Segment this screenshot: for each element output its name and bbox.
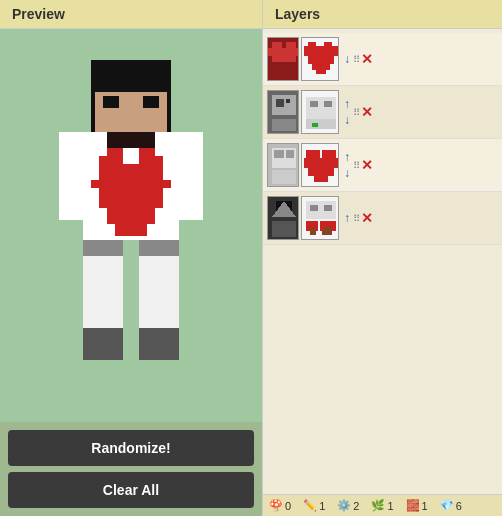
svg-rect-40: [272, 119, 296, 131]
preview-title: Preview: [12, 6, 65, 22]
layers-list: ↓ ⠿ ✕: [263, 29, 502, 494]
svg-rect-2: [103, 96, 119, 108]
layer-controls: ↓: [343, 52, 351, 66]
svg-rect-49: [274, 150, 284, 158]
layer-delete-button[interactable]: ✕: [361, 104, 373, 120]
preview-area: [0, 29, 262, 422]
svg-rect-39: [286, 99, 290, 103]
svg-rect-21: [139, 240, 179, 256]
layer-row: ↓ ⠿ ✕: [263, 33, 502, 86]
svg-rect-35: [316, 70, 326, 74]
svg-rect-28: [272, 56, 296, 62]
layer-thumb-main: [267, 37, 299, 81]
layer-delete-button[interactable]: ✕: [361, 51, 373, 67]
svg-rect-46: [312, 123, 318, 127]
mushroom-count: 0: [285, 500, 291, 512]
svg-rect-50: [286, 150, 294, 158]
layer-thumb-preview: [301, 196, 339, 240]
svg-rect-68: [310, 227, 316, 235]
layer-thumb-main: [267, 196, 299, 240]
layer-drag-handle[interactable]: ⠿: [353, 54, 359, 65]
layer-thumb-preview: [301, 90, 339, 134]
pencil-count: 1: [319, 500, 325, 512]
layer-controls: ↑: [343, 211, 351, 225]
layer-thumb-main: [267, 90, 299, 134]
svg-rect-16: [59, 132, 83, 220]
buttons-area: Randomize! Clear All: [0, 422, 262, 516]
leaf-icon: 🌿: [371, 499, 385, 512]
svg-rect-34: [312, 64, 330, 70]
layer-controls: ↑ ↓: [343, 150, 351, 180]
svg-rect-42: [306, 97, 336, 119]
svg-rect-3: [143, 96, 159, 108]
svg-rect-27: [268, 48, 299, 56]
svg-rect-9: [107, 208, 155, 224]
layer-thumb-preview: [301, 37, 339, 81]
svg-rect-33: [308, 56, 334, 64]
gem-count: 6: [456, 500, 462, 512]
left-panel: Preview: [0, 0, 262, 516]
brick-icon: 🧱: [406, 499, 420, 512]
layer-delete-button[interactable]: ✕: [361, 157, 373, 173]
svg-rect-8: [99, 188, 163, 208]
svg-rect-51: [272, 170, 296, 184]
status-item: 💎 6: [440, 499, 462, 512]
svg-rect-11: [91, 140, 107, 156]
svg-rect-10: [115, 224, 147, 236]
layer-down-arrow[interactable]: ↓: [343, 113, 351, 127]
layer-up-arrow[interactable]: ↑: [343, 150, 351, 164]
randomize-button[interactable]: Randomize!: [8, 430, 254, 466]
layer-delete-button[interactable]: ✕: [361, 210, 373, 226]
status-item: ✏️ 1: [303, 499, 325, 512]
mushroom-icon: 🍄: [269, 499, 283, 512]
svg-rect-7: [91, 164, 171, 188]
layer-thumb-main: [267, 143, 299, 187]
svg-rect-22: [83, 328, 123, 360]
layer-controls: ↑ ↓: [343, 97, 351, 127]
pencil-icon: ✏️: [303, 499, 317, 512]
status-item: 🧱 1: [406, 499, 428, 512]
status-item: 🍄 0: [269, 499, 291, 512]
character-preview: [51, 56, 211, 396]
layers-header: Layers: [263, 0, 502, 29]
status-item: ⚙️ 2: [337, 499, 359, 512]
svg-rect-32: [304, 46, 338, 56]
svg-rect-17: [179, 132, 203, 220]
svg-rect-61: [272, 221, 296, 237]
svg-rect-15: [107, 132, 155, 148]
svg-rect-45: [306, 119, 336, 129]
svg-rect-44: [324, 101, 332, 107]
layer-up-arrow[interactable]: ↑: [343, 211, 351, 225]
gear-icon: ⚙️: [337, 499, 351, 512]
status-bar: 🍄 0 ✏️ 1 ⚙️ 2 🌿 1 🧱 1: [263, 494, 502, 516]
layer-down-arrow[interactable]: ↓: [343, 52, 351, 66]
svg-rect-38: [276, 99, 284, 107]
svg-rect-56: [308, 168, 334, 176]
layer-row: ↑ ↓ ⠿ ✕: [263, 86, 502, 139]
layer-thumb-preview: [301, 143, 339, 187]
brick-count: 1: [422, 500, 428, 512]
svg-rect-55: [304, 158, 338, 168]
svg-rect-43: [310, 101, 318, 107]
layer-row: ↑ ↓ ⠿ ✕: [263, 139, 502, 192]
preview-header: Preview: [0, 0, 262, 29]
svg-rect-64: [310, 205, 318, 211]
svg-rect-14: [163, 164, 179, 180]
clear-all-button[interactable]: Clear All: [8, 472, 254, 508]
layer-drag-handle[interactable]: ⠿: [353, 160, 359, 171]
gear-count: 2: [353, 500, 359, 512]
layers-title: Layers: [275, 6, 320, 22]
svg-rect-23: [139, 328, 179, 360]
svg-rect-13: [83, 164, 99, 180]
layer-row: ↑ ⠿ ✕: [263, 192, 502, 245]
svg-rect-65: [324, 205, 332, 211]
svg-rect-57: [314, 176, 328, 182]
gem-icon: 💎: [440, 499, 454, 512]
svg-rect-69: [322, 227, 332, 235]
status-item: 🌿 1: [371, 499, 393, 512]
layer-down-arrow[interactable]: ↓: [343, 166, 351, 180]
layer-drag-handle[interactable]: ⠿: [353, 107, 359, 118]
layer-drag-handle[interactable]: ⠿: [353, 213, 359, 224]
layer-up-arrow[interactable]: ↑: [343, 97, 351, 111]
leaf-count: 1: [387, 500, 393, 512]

...

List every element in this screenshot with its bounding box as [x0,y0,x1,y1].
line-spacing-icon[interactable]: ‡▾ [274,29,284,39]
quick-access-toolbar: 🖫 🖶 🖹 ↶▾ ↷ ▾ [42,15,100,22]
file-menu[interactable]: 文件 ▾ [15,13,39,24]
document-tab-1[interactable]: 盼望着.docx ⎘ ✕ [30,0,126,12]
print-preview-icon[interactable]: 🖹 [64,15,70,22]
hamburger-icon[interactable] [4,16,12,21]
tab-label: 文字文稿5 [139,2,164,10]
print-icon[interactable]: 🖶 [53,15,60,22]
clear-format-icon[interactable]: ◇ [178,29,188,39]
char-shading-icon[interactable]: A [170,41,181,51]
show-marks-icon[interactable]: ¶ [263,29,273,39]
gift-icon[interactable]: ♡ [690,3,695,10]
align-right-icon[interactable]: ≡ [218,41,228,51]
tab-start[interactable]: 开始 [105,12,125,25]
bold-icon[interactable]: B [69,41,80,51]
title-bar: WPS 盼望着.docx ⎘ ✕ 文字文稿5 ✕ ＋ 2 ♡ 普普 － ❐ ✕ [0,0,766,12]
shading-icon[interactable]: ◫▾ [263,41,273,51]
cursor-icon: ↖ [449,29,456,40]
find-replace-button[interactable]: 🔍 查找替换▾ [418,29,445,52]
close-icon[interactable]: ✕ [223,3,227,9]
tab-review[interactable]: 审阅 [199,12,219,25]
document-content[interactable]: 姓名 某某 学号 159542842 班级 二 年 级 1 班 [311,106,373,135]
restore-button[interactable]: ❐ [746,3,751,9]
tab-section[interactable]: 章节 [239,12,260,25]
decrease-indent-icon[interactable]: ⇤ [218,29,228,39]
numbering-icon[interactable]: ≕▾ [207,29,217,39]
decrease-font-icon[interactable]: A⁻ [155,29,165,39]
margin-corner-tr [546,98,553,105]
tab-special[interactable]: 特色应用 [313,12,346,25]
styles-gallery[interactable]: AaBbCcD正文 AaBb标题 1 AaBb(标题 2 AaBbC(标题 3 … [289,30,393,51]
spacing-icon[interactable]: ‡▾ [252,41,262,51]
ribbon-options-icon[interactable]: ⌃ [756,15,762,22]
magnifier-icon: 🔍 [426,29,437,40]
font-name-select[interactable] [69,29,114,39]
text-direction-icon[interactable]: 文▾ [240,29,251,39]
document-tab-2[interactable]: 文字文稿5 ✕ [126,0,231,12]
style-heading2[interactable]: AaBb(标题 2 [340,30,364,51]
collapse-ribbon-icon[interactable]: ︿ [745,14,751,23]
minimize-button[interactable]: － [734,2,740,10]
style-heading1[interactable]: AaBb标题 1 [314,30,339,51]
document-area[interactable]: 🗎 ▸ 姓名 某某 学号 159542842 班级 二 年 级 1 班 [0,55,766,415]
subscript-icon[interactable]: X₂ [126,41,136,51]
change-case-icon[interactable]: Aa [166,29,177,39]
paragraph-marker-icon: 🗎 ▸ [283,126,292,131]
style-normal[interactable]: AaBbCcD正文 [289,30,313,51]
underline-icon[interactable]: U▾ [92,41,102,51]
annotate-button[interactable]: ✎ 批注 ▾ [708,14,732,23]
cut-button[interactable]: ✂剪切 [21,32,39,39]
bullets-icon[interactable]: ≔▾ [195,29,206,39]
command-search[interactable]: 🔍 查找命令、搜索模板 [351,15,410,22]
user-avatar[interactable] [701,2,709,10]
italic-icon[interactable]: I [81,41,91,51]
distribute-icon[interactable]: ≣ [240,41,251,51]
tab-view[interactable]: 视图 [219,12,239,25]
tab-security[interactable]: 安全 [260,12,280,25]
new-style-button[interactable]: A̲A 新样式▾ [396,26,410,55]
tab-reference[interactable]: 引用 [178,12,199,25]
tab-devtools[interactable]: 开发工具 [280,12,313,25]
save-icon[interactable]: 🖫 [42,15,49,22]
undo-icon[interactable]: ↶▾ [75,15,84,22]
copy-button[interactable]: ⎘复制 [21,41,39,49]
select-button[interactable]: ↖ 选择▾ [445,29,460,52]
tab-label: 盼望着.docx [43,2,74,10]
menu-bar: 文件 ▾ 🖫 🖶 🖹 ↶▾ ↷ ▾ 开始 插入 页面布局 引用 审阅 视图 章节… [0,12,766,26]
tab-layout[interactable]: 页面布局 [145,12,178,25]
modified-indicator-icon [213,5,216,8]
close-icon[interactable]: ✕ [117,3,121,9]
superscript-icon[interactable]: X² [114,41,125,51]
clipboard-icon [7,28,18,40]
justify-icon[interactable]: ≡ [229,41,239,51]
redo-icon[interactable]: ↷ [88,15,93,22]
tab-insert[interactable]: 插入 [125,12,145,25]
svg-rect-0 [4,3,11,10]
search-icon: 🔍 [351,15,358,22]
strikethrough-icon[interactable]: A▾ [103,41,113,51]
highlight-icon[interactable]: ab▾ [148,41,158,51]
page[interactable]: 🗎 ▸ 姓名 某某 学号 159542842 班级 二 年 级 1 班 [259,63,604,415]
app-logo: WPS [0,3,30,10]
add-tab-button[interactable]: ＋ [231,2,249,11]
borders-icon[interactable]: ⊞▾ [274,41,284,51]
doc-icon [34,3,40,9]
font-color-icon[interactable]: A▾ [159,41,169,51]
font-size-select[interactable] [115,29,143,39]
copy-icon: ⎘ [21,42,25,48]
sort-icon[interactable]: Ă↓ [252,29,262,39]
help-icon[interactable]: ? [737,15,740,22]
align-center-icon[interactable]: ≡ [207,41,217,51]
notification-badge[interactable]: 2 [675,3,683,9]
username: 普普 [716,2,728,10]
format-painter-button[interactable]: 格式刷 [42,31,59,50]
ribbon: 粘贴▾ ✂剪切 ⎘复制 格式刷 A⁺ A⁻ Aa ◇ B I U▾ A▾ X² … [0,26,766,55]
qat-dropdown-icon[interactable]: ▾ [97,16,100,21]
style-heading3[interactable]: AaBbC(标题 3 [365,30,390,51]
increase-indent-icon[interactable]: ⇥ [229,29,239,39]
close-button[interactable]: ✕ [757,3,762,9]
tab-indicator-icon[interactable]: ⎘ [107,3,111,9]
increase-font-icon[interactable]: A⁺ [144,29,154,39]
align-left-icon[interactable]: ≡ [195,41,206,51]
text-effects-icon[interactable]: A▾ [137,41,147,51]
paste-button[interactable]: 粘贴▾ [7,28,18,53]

» **What the exercise asks**: Extract all lines of the records above that include "item".

» **Worked solution**:
status-item: 💎 6: [440, 499, 462, 512]
status-item: ✏️ 1: [303, 499, 325, 512]
status-item: 🧱 1: [406, 499, 428, 512]
status-item: 🍄 0: [269, 499, 291, 512]
status-item: ⚙️ 2: [337, 499, 359, 512]
status-item: 🌿 1: [371, 499, 393, 512]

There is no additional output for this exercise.